Please find the lines in the following records that hold "Neruda", and copy them.

- - -

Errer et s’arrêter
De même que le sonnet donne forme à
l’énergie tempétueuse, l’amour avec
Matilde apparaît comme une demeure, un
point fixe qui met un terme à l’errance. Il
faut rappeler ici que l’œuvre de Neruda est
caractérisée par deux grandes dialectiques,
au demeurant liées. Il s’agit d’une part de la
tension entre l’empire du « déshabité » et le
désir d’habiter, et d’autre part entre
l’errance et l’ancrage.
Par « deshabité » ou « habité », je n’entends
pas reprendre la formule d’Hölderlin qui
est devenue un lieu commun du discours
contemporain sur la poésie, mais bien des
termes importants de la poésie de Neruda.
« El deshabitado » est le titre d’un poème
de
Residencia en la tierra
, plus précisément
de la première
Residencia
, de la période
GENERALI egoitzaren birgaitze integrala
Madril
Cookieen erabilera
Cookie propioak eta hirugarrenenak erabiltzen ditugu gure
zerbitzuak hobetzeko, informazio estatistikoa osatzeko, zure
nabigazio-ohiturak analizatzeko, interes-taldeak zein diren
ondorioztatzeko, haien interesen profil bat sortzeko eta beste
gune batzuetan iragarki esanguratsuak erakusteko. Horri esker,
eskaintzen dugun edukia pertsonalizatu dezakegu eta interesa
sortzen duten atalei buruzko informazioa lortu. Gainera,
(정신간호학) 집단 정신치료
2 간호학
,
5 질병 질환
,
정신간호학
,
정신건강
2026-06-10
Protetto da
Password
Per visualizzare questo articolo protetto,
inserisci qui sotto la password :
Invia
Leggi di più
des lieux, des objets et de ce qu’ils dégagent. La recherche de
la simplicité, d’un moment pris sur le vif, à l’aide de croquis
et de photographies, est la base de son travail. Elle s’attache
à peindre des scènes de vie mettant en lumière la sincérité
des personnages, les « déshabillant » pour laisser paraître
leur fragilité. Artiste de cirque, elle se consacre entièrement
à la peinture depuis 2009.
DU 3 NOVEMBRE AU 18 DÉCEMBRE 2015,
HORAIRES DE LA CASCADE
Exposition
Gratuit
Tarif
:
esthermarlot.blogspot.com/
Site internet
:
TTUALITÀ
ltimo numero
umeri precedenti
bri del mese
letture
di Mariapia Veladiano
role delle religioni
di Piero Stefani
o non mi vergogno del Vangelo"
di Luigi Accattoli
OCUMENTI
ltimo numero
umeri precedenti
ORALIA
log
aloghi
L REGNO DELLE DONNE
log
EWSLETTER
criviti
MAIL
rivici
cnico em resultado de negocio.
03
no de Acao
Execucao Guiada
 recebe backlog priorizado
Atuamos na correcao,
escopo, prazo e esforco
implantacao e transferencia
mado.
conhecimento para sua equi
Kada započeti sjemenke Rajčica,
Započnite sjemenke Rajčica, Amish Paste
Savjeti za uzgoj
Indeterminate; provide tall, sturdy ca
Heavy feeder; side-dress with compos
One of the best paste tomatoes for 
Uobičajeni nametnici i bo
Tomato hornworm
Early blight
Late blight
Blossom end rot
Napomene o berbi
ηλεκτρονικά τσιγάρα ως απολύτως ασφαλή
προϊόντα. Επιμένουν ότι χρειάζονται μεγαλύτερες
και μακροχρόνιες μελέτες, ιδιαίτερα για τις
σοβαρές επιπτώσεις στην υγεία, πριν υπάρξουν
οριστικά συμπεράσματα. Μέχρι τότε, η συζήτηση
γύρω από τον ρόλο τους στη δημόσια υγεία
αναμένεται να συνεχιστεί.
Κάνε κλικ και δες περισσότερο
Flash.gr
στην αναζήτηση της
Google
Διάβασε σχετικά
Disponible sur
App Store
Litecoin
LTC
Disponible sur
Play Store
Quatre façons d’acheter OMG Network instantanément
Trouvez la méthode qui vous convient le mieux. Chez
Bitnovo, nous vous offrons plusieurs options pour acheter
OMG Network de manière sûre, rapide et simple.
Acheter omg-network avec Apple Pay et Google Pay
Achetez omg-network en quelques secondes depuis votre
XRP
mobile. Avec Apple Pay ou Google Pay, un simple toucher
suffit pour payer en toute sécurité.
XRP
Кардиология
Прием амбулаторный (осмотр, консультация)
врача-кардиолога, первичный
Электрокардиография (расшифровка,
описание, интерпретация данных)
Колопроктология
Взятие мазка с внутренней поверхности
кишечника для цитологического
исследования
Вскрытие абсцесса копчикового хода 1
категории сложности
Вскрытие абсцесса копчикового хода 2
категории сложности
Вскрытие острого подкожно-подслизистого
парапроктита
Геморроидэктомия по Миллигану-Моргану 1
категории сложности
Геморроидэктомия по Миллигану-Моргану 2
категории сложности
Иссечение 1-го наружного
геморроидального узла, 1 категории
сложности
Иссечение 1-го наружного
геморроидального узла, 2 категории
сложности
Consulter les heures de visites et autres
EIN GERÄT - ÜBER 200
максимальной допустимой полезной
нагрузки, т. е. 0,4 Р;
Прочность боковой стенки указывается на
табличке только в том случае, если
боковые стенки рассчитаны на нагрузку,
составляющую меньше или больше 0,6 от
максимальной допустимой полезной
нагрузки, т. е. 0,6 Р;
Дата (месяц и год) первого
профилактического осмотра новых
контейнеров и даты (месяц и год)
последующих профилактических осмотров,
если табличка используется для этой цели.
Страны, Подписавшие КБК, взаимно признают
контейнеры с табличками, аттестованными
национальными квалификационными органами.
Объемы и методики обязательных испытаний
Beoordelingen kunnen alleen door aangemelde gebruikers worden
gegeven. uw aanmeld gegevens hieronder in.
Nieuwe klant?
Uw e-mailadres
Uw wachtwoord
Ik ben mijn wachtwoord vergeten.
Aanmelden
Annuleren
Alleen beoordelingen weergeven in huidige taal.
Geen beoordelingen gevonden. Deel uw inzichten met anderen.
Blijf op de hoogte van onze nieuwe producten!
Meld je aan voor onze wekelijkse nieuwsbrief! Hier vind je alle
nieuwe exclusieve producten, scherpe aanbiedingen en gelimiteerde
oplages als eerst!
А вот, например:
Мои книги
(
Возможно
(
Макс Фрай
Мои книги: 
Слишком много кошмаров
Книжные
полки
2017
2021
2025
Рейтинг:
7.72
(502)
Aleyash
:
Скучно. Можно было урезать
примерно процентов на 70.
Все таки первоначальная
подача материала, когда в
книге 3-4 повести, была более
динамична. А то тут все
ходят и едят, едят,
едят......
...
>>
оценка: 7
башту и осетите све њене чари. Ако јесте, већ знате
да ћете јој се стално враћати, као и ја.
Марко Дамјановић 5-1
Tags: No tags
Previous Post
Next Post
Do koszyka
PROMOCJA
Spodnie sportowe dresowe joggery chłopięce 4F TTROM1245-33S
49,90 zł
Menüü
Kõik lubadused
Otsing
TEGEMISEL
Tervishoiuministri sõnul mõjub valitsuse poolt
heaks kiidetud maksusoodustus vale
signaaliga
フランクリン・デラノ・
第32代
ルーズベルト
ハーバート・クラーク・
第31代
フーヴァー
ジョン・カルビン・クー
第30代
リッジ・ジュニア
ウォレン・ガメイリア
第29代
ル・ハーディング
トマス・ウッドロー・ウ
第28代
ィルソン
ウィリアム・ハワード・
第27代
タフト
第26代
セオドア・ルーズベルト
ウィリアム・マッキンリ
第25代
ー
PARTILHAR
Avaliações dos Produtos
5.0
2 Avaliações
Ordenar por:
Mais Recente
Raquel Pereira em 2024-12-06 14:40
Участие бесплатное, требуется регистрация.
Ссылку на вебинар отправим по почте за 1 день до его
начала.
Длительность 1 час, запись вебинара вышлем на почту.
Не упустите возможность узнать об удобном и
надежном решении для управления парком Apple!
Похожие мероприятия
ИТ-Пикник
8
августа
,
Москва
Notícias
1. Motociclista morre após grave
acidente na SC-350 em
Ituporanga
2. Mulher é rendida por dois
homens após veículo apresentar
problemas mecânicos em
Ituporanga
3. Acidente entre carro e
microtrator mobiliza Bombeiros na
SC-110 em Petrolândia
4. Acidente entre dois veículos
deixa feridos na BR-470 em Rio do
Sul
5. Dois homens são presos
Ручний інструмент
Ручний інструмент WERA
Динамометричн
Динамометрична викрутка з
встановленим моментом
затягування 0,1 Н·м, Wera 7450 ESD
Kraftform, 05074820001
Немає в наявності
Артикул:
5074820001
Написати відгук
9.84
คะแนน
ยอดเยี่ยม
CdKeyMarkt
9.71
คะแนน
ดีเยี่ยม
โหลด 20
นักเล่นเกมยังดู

- - -

EXPECTED ANSWER
faut rappeler ici que l’œuvre de Neruda est
termes importants de la poésie de Neruda.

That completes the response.